* _Exercise description_
Every entry below is to be copied exactly, with nothing omitted.

══ Task material

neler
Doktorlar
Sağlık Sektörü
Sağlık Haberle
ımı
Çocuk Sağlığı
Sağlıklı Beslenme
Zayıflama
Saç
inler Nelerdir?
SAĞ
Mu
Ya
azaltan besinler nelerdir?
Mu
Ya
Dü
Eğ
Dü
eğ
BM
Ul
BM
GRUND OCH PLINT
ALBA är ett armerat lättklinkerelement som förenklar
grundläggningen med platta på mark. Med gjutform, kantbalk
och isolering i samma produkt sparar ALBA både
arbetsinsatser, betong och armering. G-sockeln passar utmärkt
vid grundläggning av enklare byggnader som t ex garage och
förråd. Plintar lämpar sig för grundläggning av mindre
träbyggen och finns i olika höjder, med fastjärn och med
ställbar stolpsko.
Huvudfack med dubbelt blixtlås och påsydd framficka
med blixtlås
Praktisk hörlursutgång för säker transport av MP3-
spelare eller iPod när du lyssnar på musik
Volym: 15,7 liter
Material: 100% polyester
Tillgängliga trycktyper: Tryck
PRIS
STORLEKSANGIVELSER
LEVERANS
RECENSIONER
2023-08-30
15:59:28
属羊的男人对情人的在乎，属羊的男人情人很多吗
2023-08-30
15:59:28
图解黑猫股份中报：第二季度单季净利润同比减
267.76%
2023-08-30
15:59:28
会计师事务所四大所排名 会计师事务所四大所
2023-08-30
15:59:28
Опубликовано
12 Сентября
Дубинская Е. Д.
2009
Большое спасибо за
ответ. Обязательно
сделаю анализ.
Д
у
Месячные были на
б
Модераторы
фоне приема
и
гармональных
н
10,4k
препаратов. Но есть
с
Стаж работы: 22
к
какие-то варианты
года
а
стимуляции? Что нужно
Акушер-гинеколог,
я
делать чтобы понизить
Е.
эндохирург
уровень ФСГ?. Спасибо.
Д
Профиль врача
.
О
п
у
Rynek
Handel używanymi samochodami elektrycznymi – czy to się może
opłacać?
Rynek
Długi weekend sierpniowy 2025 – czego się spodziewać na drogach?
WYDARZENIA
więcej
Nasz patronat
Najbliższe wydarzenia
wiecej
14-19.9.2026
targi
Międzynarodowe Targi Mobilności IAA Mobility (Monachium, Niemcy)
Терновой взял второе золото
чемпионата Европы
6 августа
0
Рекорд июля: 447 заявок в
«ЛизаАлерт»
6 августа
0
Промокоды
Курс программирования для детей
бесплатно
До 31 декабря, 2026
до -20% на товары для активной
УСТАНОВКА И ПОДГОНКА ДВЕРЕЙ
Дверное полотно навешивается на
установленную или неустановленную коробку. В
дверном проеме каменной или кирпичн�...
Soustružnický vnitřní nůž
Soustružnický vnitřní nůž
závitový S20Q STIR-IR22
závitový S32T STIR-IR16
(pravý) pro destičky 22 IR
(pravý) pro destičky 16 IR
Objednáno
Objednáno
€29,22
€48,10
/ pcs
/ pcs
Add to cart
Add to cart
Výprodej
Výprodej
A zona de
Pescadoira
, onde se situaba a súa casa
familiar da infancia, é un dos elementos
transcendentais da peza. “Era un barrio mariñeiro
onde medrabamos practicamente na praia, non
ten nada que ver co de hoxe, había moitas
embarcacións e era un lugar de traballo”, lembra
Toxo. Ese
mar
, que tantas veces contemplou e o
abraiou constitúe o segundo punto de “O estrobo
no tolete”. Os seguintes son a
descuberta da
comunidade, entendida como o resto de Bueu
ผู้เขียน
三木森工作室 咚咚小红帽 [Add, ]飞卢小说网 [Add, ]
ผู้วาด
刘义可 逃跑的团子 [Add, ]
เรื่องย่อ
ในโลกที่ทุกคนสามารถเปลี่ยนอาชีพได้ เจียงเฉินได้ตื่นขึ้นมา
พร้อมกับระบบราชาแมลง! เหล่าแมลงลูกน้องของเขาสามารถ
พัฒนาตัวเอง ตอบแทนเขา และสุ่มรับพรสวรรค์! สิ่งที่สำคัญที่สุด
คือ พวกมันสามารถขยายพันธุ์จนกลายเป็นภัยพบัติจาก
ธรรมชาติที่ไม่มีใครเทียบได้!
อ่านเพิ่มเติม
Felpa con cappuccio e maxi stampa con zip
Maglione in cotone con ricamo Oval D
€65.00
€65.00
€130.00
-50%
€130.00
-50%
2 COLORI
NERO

════

* _Answer space_
neler
Doktorlar
Sağlık Sektörü
Sağlık Haberle
ımı
Çocuk Sağlığı
Sağlıklı Beslenme
Zayıflama
Saç
inler Nelerdir?
SAĞ
Mu
Ya
azaltan besinler nelerdir?
Mu
Ya
Dü
Eğ
Dü
eğ
BM
Ul
BM
GRUND OCH PLINT
ALBA är ett armerat lättklinkerelement som förenklar
grundläggningen med platta på mark. Med gjutform, kantbalk
och isolering i samma produkt sparar ALBA både
arbetsinsatser, betong och armering. G-sockeln passar utmärkt
vid grundläggning av enklare byggnader som t ex garage och
förråd. Plintar lämpar sig för grundläggning av mindre
träbyggen och finns i olika höjder, med fastjärn och med
ställbar stolpsko.
Huvudfack med dubbelt blixtlås och påsydd framficka
med blixtlås
Praktisk hörlursutgång för säker transport av MP3-
spelare eller iPod när du lyssnar på musik
Volym: 15,7 liter
Material: 100% polyester
Tillgängliga trycktyper: Tryck
PRIS
STORLEKSANGIVELSER
LEVERANS
RECENSIONER
2023-08-30
15:59:28
属羊的男人对情人的在乎，属羊的男人情人很多吗
2023-08-30
15:59:28
图解黑猫股份中报：第二季度单季净利润同比减
267.76%
2023-08-30
15:59:28
会计师事务所四大所排名 会计师事务所四大所
2023-08-30
15:59:28
Опубликовано
12 Сентября
Дубинская Е. Д.
2009
Большое спасибо за
ответ. Обязательно
сделаю анализ.
Д
у
Месячные были на
б
Модераторы
фоне приема
и
гармональных
н
10,4k
препаратов. Но есть
с
Стаж работы: 22
к
какие-то варианты
года
а
стимуляции? Что нужно
Акушер-гинеколог,
я
делать чтобы понизить
Е.
эндохирург
уровень ФСГ?. Спасибо.
Д
Профиль врача
.
О
п
у
Rynek
Handel używanymi samochodami elektrycznymi – czy to się może
opłacać?
Rynek
Długi weekend sierpniowy 2025 – czego się spodziewać na drogach?
WYDARZENIA
więcej
Nasz patronat
Najbliższe wydarzenia
wiecej
14-19.9.2026
targi
Międzynarodowe Targi Mobilności IAA Mobility (Monachium, Niemcy)
Терновой взял второе золото
чемпионата Европы
6 августа
0
Рекорд июля: 447 заявок в
«ЛизаАлерт»
6 августа
0
Промокоды
Курс программирования для детей
бесплатно
До 31 декабря, 2026
до -20% на товары для активной
УСТАНОВКА И ПОДГОНКА ДВЕРЕЙ
Дверное полотно навешивается на
установленную или неустановленную коробку. В
дверном проеме каменной или кирпичн�...
Soustružnický vnitřní nůž
Soustružnický vnitřní nůž
závitový S20Q STIR-IR22
závitový S32T STIR-IR16
(pravý) pro destičky 22 IR
(pravý) pro destičky 16 IR
Objednáno
Objednáno
€29,22
€48,10
/ pcs
/ pcs
Add to cart
Add to cart
Výprodej
Výprodej
A zona de
Pescadoira
, onde se situaba a súa casa
familiar da infancia, é un dos elementos
transcendentais da peza. “Era un barrio mariñeiro
onde medrabamos practicamente na praia, non
ten nada que ver co de hoxe, había moitas
embarcacións e era un lugar de traballo”, lembra
Toxo. Ese
mar
, que tantas veces contemplou e o
abraiou constitúe o segundo punto de “O estrobo
no tolete”. Os seguintes son a
descuberta da
comunidade, entendida como o resto de Bueu
ผู้เขียน
三木森工作室 咚咚小红帽 [Add, ]飞卢小说网 [Add, ]
ผู้วาด
刘义可 逃跑的团子 [Add, ]
เรื่องย่อ
ในโลกที่ทุกคนสามารถเปลี่ยนอาชีพได้ เจียงเฉินได้ตื่นขึ้นมา
พร้อมกับระบบราชาแมลง! เหล่าแมลงลูกน้องของเขาสามารถ
พัฒนาตัวเอง ตอบแทนเขา และสุ่มรับพรสวรรค์! สิ่งที่สำคัญที่สุด
คือ พวกมันสามารถขยายพันธุ์จนกลายเป็นภัยพบัติจาก
ธรรมชาติที่ไม่มีใครเทียบได้!
อ่านเพิ่มเติม
Felpa con cappuccio e maxi stampa con zip
Maglione in cotone con ricamo Oval D
€65.00
€65.00
€130.00
-50%
€130.00
-50%
2 COLORI
NERO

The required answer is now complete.